There is a presence about the kid from Lloydminster, Alta.’s Holy Rosary High that Nill really appreciates.

“I watched his highlights with the Edmonton Huskies and you see a young man who gave them a chance to win in their conference,” said Nill of Yanchuk (6-foot-1, 195 pounds).

“He’s got more of a gunslinger mentality,” he continued. “He’s got a big arm. If he can make the adaptation to the university level, he could very easily be the guy.”

Filling the shoes of Michael O’Connor won’t be easy but the UBC Thunderbirds will go to fall camp looking for answers. (Photo graphic property of UBC athletics 2019. All rights reserved)

Nill, of course, is not deaf to the chatter within the U Sports football world, one which openly wonders how steep the drop in quarterback play could be in the first season without O’Connor. 

Engage Nill on the topic, and it’s clear he hopes the upcoming season, from a purely quarterback-centric standpoint, will be one in which the system allows an unquestioned leader to emerge.

“What we as a coaching staff have to determine is who is going to give us the opportunity to manage the offence,” said Nill, “and I use that word because, with Michael O’Connor, you called it ‘creating’ the offence. Now with the young guys, we can’t put the same weight on their shoulders. We have to put them in a position to just distribute the ball.”
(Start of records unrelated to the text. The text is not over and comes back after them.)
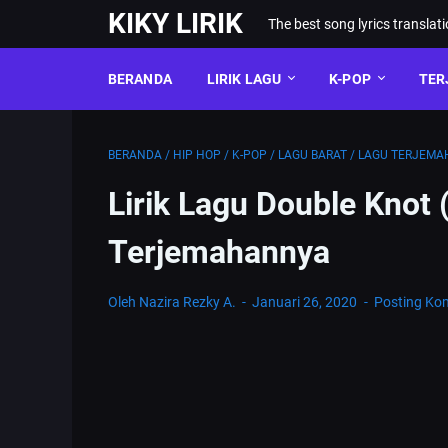
KIKY LIRIK
The best song lyrics translat
BERANDA
LIRIK LAGU
K-POP
TER
BERANDA
/
HIP HOP
/
K-POP
/
LAGU BARAT
/
LAGU TERJEMA
Lirik Lagu Double Knot (
Terjemahannya
Oleh Nazira Rezky A.
Januari 26, 2020
Posting Ko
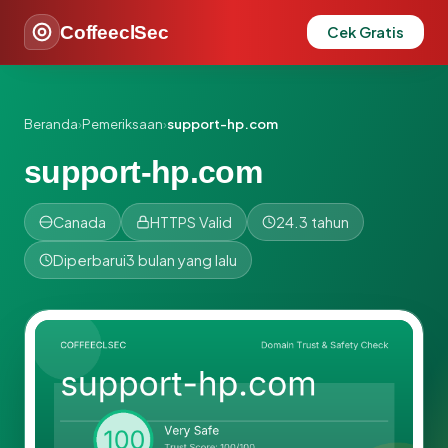
CoffeeclSec
Cek Gratis
Beranda
›
Pemeriksaan
›
support-hp.com
support-hp.com
Canada
HTTPS Valid
24.3 tahun
Diperbarui
3 bulan yang lalu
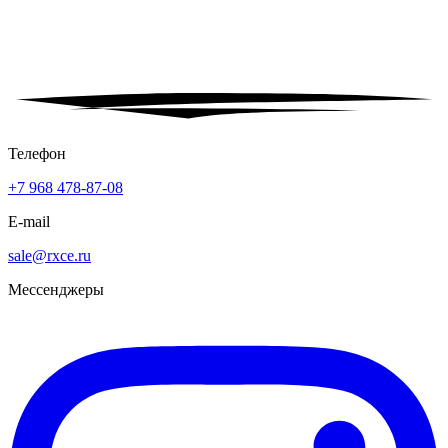
Телефон
+7 968 478-87-08
E-mail
sale@rxce.ru
Мессенджеры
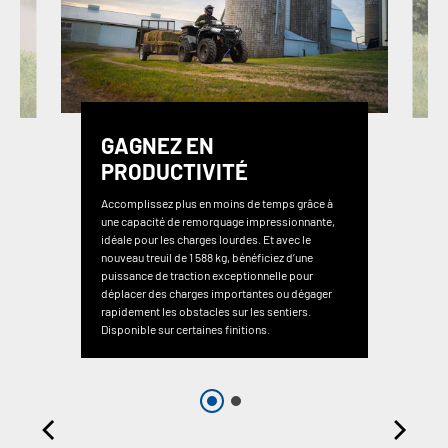
GAGNEZ EN
PRODUCTIVITÉ
Accomplissez plus en moins de temps grâce à
une capacité de remorquage impressionnante,
idéale pour les charges lourdes. Et avec le
nouveau treuil de 1 588 kg, bénéficiez d’une
puissance de traction exceptionnelle pour
déplacer des charges importantes ou dégager
rapidement les obstacles sur les sentiers.
Disponible sur certaines finitions.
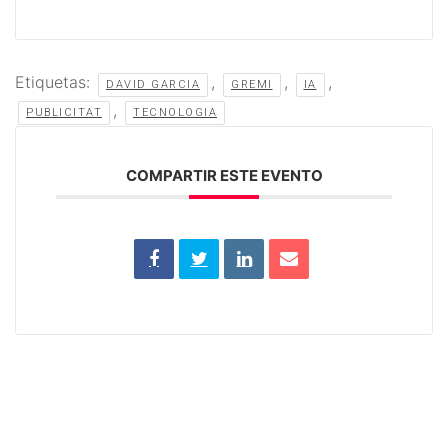
Etiquetas:
,
,
,
DAVID GARCIA
GREMI
IA
,
PUBLICITAT
TECNOLOGIA
COMPARTIR ESTE EVENTO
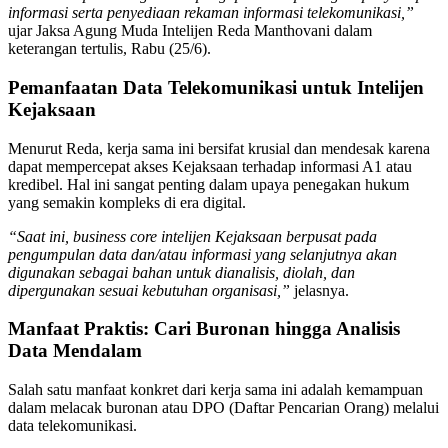
informasi serta penyediaan rekaman informasi telekomunikasi,”
ujar Jaksa Agung Muda Intelijen Reda Manthovani dalam
keterangan tertulis, Rabu (25/6).
Pemanfaatan Data Telekomunikasi untuk Intelijen
Kejaksaan
Menurut Reda, kerja sama ini bersifat krusial dan mendesak karena
dapat mempercepat akses Kejaksaan terhadap informasi A1 atau
kredibel. Hal ini sangat penting dalam upaya penegakan hukum
yang semakin kompleks di era digital.
“Saat ini, business core intelijen Kejaksaan berpusat pada
pengumpulan data dan/atau informasi yang selanjutnya akan
digunakan sebagai bahan untuk dianalisis, diolah, dan
dipergunakan sesuai kebutuhan organisasi,”
jelasnya.
Manfaat Praktis: Cari Buronan hingga Analisis
Data Mendalam
Salah satu manfaat konkret dari kerja sama ini adalah kemampuan
dalam melacak buronan atau DPO (Daftar Pencarian Orang) melalui
data telekomunikasi.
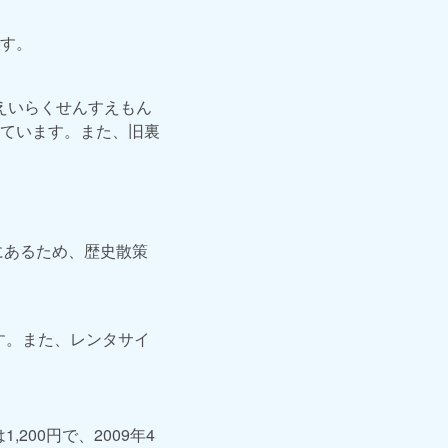
す。
えいらくせんすえもん
ています。また、旧裏
にあるため、歴史散策
す。また、レンタサイ
200円で、2009年4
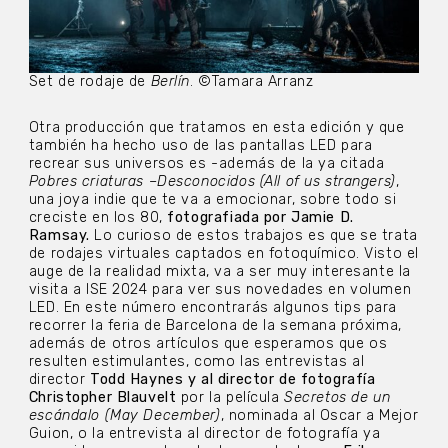
Set de rodaje de
Berlín
. ©Tamara Arranz
Otra producción que tratamos en esta edición y que
también ha hecho uso de las pantallas LED para
recrear sus universos es -además de la ya citada
Pobres criaturas
–
Desconocidos (All of us strangers)
,
una joya indie que te va a emocionar, sobre todo si
creciste en los 80,
fotografiada por Jamie D.
Ramsay.
Lo curioso de estos trabajos es que se trata
de rodajes virtuales captados en fotoquímico. Visto el
auge de la realidad mixta, va a ser muy interesante la
visita a ISE 2024 para ver sus novedades en volumen
LED. En este número encontrarás algunos tips para
recorrer la feria de Barcelona de la semana próxima,
además de otros artículos que esperamos que os
resulten estimulantes, como las entrevistas al
director
Todd Haynes y al director de fotografía
Christopher Blauvelt
por la película
Secretos de un
escándalo (May December)
, nominada al Oscar a Mejor
Guion, o la entrevista al director de fotografía ya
Of course there are few words more polarizing in football than “managing” when it comes to quarterbacks.

Nill says he is using the word only as it applies to the start of the 2019 season.

His hope is that down the road, the maturation process will swap out management in place of creativity in the pocket and elsewhere, and that the depth chart will be jammed with game-ready talent.

In fact, he harkens back on his own history to illustrate how important it can be.

“In 2010 (at Calgary) I lost a Hec Creighton winner in Erik Glavik in the first game of the season, but we went to the Vanier Cup that year with our 18-year-old quarterback (Eric Dzwilewski),” began Nill. 

“Then in 2014, Dzwilewski was coming off an MVP season in the Canada West and he broke his foot (three games into the season) right here at UBC. “So then we turned to an 18-year-old quarterback named Andrew Buckley.”

Who, as the history books show, won back-to-back Hec Crightons from 2014-15.

How to best describe the atmosphere Nill is trying to create as he enters his 22nd season as a U Sports head coach?

He is doing everything he can to help nudge history to repeat itself.

“I understand that we’re not going to have Mike O’Connor here,” he says, “but I have seen this play out before and we’re doing our best to know what we have. “We just want to give these younger players a chance to show us that they can be the guy who takes over Mike’s role.”